The TE 66 Micro-Scale Abrasion Tester is used for determining the wear coefficient of hard and soft coatings and monolithic materials by abrasive wear, in a ball on plate contact configuration. The machine may also be used as a crater-generating tool on coated surfaces for coating thickness determination. Tests can be performed in accordance with BS EN 1071-6: 2007: Advanced technical ceramics – Methods of test for ceramic coatings – Determination of the abrasion resistance of coatings by a micro-abrasion wear test.
Other ball-cratering devices use a free ball that rests on the coated surface and at two points on a rotating shaft. The static load on the surface is determined by the size of the ball and the tilt angle of the coated surface. The ball is driven by friction against the shaft and abrasive slurry is fed into the wearing contact. As the ball is free and the friction conditions variable, the rotational speed, number of rotations and applied load are both uncertain.
In the TE 66 the ball is clamped into a rotating shaft and the test surface is mounted on a counterbalanced beam that hangs vertically from a pivot. This configuration offers the following advantages over the free ball:
- • The load is defined precisely and without interaction with the friction force.
- • A wide range of loads can be applied, without the need for variable ball sizes.
- • Rotational speed of the ball and number of cycles completed is measured precisely.
A 25 mm ball is clamped between two coaxial shafts each carried in support bearings. One shaft is driven by a variable speed dc geared motor. A batch counter is provided to measure and control the number of shaft revolutions.The rotation of a ball against a coated plate in the presence of an abrasive slurry results in the production of a circular depression. Eventually the coating is worn through and a “bulls-eye” depression is seen where the substrate shows through. Measurements of the inner and outer diameters of this bulls-eye are easily made and provide an accurate and low cost method of determining coating thickness.

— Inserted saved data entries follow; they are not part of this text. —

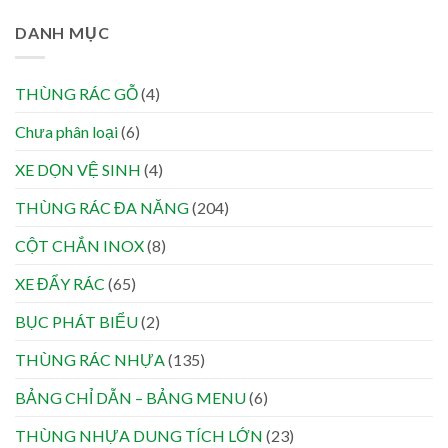
DANH MỤC
THÙNG RÁC GỖ
(4)
Chưa phân loại
(6)
XE DỌN VỆ SINH
(4)
THÙNG RÁC ĐA NĂNG
(204)
CỘT CHẮN INOX
(8)
XE ĐẨY RÁC
(65)
BỤC PHÁT BIỂU
(2)
THÙNG RÁC NHỰA
(135)
BẢNG CHỈ DẪN – BẢNG MENU
(6)
THÙNG NHỰA DUNG TÍCH LỚN
(23)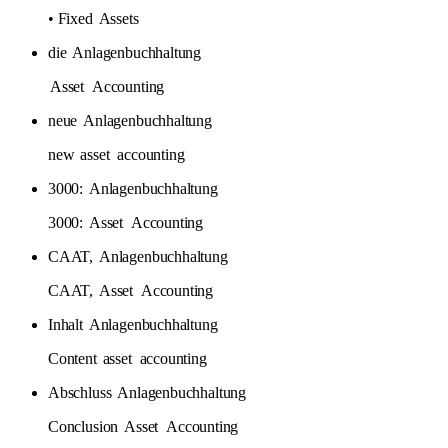
• Fixed
Assets
die
Anlagenbuchhaltung
Asset
Accounting
neue
Anlagenbuchhaltung
new
asset
accounting
3000:
Anlagenbuchhaltung
3000:
Asset
Accounting
CAAT,
Anlagenbuchhaltung
CAAT,
Asset
Accounting
Inhalt
Anlagenbuchhaltung
Content
asset
accounting
Abschluss
Anlagenbuchhaltung
Conclusion
Asset
Accounting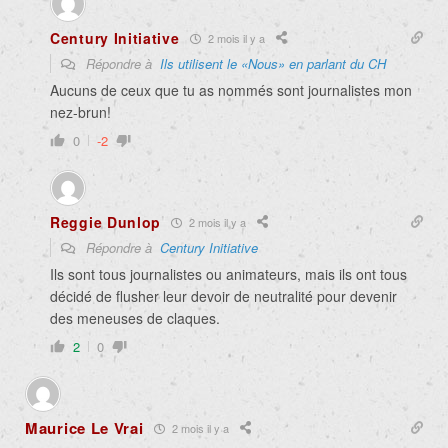
Century Initiative
2 mois il y a
Répondre à
Ils utilisent le «Nous» en parlant du CH
Aucuns de ceux que tu as nommés sont journalistes mon
nez-brun!
0
-2
Reggie Dunlop
2 mois il y a
Répondre à
Century Initiative
Ils sont tous journalistes ou animateurs, mais ils ont tous
décidé de flusher leur devoir de neutralité pour devenir
des meneuses de claques.
2
0
Maurice Le Vrai
2 mois il y a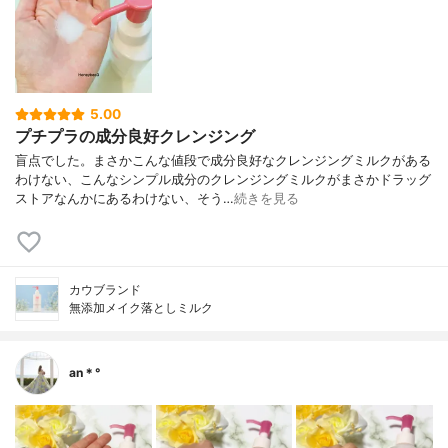
5.00
プチプラの成分良好クレンジング
盲点でした。まさかこんな値段で成分良好なクレンジングミルクがある
わけない、こんなシンプル成分のクレンジングミルクがまさかドラッグ
ストアなんかにあるわけない、そう…
続きを見る
カウブランド
無添加メイク落としミルク
an＊°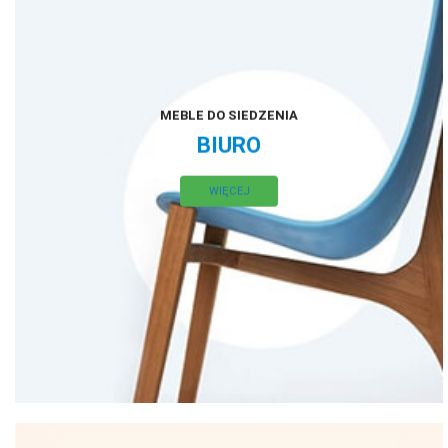
MEBLE DO SIEDZENIA
BIURO
WIĘCEJ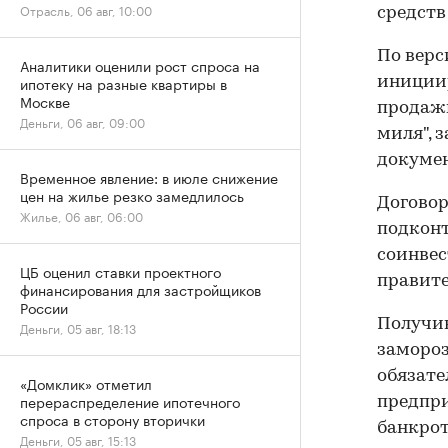
Отрасль, 06 авг, 10:00
средств
По верс
Аналитики оценили рост спроса на
ипотеку на разные квартиры в
инициир
Москве
продажи
Деньги, 06 авг, 09:00
миля", 
докуме
Временное явление: в июле снижение
цен на жилье резко замедлилось
Догово
Жилье, 06 авг, 06:00
подконт
соинвес
ЦБ оценил ставки проектного
правит
финансирования для застройщиков
России
Получив
Деньги, 05 авг, 18:13
замороз
обязате
«Домклик» отметил
перераспределение ипотечного
предпри
спроса в сторону вторички
банкрот
Деньги, 05 авг, 15:13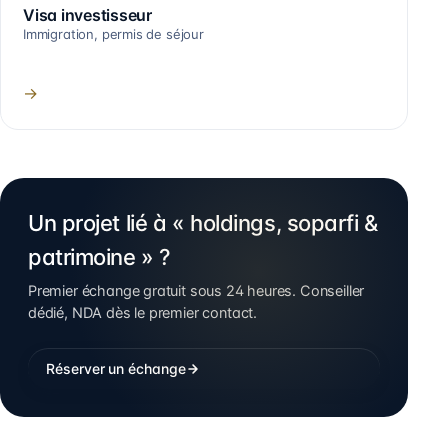
Visa investisseur
Immigration, permis de séjour
→
Un projet lié à « holdings, soparfi &
patrimoine » ?
Premier échange gratuit sous 24 heures. Conseiller
dédié, NDA dès le premier contact.
Réserver un échange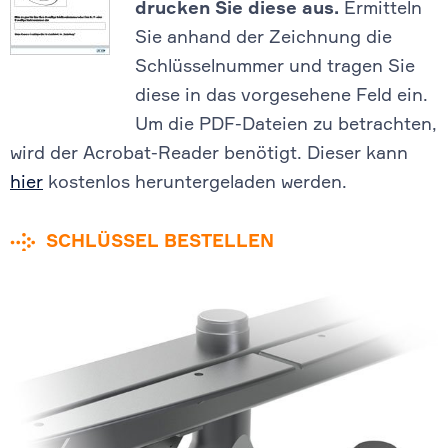
drucken Sie diese aus.
Ermitteln
Sie anhand der Zeichnung die
Schlüsselnummer und tragen Sie
diese in das vorgesehene Feld ein.
Um die PDF-Dateien zu betrachten,
wird der Acrobat-Reader benötigt. Dieser kann
hier
kostenlos heruntergeladen werden.
SCHLÜSSEL BESTELLEN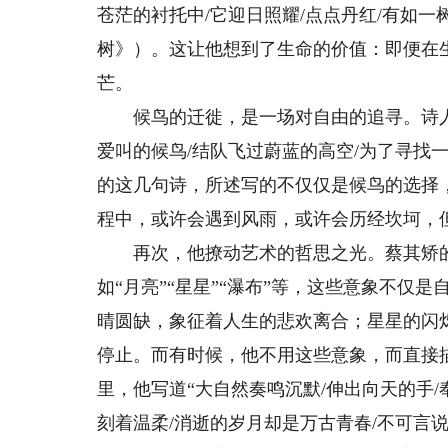
苍茫的衬托中/它迎日照耀/点点丹红/有如一
树》）。这让他想到了生命的价值：即便在
芒。
候鸟的迁徙，是一场对自由的追寻。诗人
爱叫的候鸟/结队飞过蔚蓝的高空/为了寻找
的这几句诗，所述写的不仅仅是候鸟的选择
程中，或许会遇到风雨，或许会历经坎坷，
再次，他撩动艺术的哲思之光。蔡其矫的
如“月亮”“星星”“瀑布”等，这些意象不
晴圆缺，象征着人生的悲欢离合；星星的闪
停止。而有时候，他不用这些意象，而直接
里，他写道“大自然奏鸣沉默/伸出向天的手/
刻着温柔/消逝的岁月却是万古青春/不可言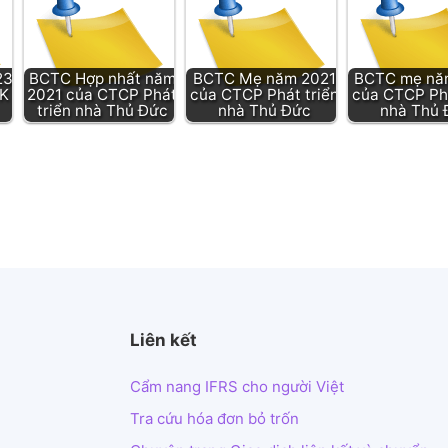
23
BCTC Hợp nhất năm
BCTC Mẹ năm 2021
BCTC mẹ nă
K
2021 của CTCP Phát
của CTCP Phát triển
của CTCP Phá
triển nhà Thủ Đức
nhà Thủ Đức
nhà Thủ 
Liên kết
Cẩm nang IFRS cho người Việt
Tra cứu hóa đơn bỏ trốn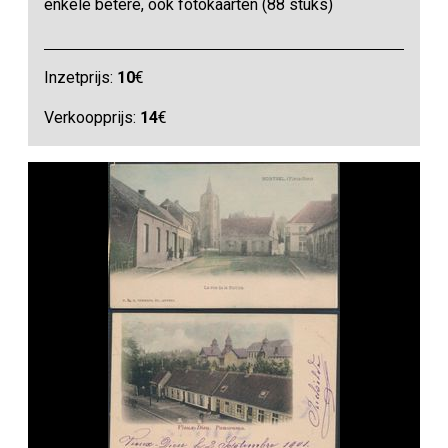
enkele betere, ook fotokaarten (88 stuks)
Inzetprijs:
10
€
Verkoopprijs:
14
€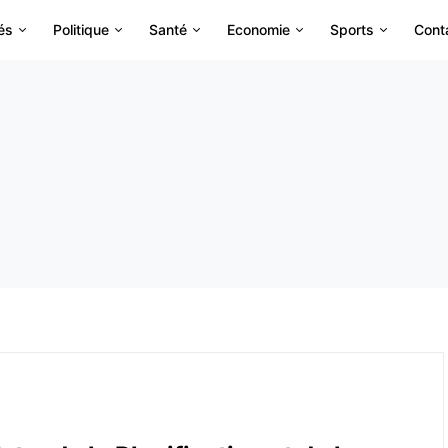
és
Politique
Santé
Economie
Sports
Cont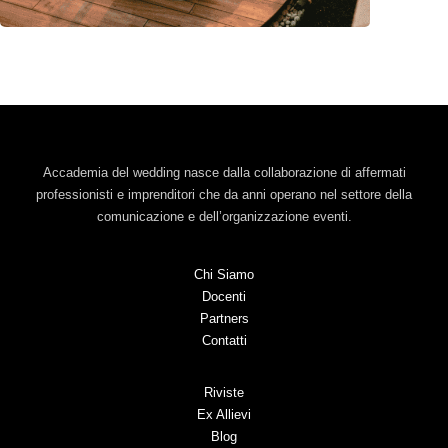
Accademia del wedding nasce dalla collaborazione di affermati
professionisti e imprenditori che da anni operano nel settore della
comunicazione e dell’organizzazione eventi.
Chi Siamo
Docenti
Partners
Contatti
Riviste
Ex Allievi
Blog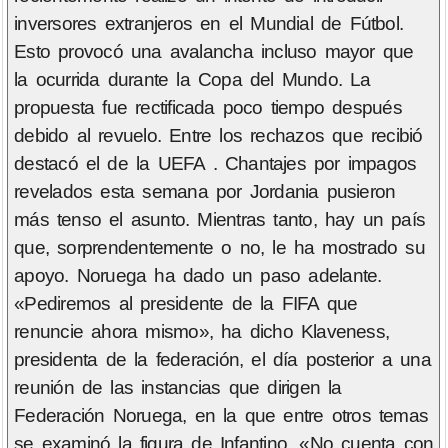
inversores extranjeros en el Mundial de Fútbol.
Esto provocó una avalancha incluso mayor que
la ocurrida durante la Copa del Mundo. La
propuesta fue rectificada poco tiempo después
debido al revuelo. Entre los rechazos que recibió
destacó el de la UEFA . Chantajes por impagos
revelados esta semana por Jordania pusieron
más tenso el asunto. Mientras tanto, hay un país
que, sorprendentemente o no, le ha mostrado su
apoyo. Noruega ha dado un paso adelante.
«Pediremos al presidente de la FIFA que
renuncie ahora mismo», ha dicho Klaveness,
presidenta de la federación, el día posterior a una
reunión de las instancias que dirigen la
Federación Noruega, en la que entre otros temas
se examinó la figura de Infantino. «No cuenta con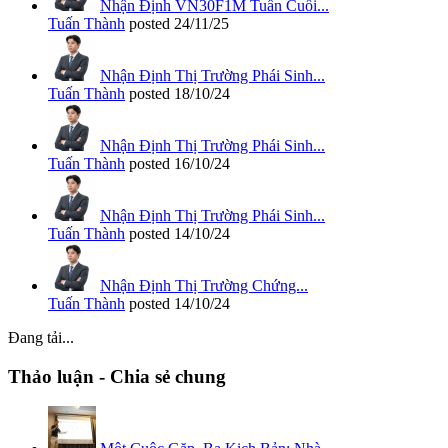
Nhận Định VN30F1M Tuần Cuối...
Tuấn Thành
posted
24/11/25
Nhận Định Thị Trường Phái Sinh...
Tuấn Thành
posted
18/10/24
Nhận Định Thị Trường Phái Sinh...
Tuấn Thành
posted
16/10/24
Nhận Định Thị Trường Phái Sinh...
Tuấn Thành
posted
14/10/24
Nhận Định Thị Trường Chứng...
Tuấn Thành
posted
14/10/24
Đang tải...
Thảo luận - Chia sẻ chung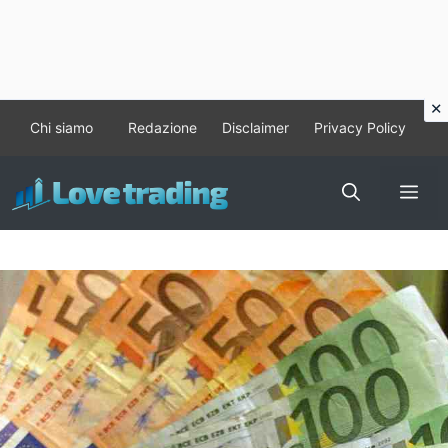
Vai
Chi siamo
Redazione
Disclaimer
Privacy Policy
al
contenuto
Me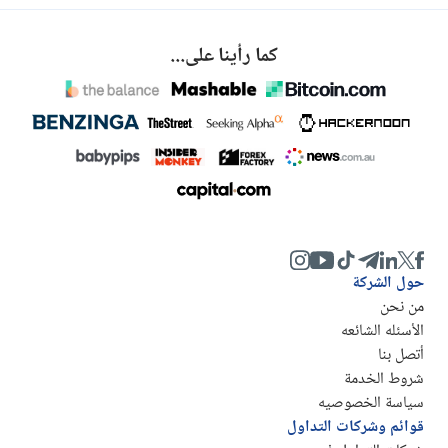
كما رأينا على...
حول الشركة
من نحن
الأسئله الشائعه
أتصل بنا
شروط الخدمة
سياسة الخصوصيه
قوائم وشركات التداول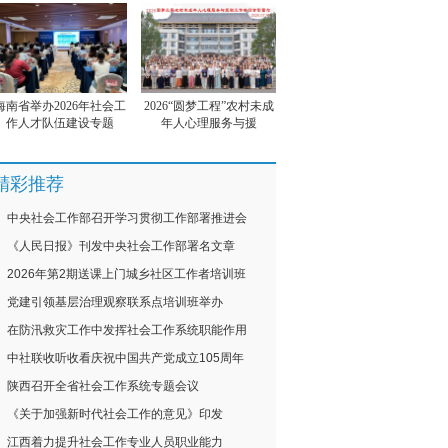
海南省举办2026年社会工
2026“圆梦工程”农村未成
作人才队伍建设专题
年人心理服务与援
精彩推荐
中央社会工作部召开学习贯彻工作部署推进会
《人民日报》刊发中央社会工作部署名文章
2026年第2期送课上门城乡社区工作者培训班
党建引领基层治理观察联系点培训班举办
在防汛救灾工作中发挥社会工作系统职能作用
中社联收听收看庆祝中国共产党成立105周年
陕西召开全省社会工作系统专题会议
《关于加强新时代社会工作的意见》印发
江西着力提升社会工作专业人员职业能力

This is an established coating thickness measurement technique.
For wear coefficient determination, periodic measurement of wear is made, using an integral digital microscope. The crater is viewed by rotating the load arm to bring the sample out of contact with the ball, thus avoiding disturbance to the contact, by removal of the ball.
Slurry is stored in a container that can be agitated on a laboratory magnetic stirrer (available as option TE 66/S). A peristaltic pump is provided for pumping the slurry into the contact. It is fed to a position just above the contact point and collected in a waste tray underneath.
Control and Data Acquisition
Speed set-point control is manual, implemented via a PLC, with input via touch-screen. For periodic measurement of wear craters using the digital microscope, a PC is required.
TE 66/S Laboratory Magnetic Stirrer
Slurry is stored in a container that is agitated on the laboratory magnetic stirrer. The slurry is pumped by the integral peristaltic pump on the TE 66. It is fed to a position just above the contact point and collected in a waste tray underneath. 3 metres of pump tubing is provided with the TE 66/S.
TE 66/LC Line Contact Adapter
This item of tooling allows tests to be run with a line contact specimen in a non-conforming block on ring configuration. The tooling allows a disc specimen to be mounted in place of the standard ball specimen.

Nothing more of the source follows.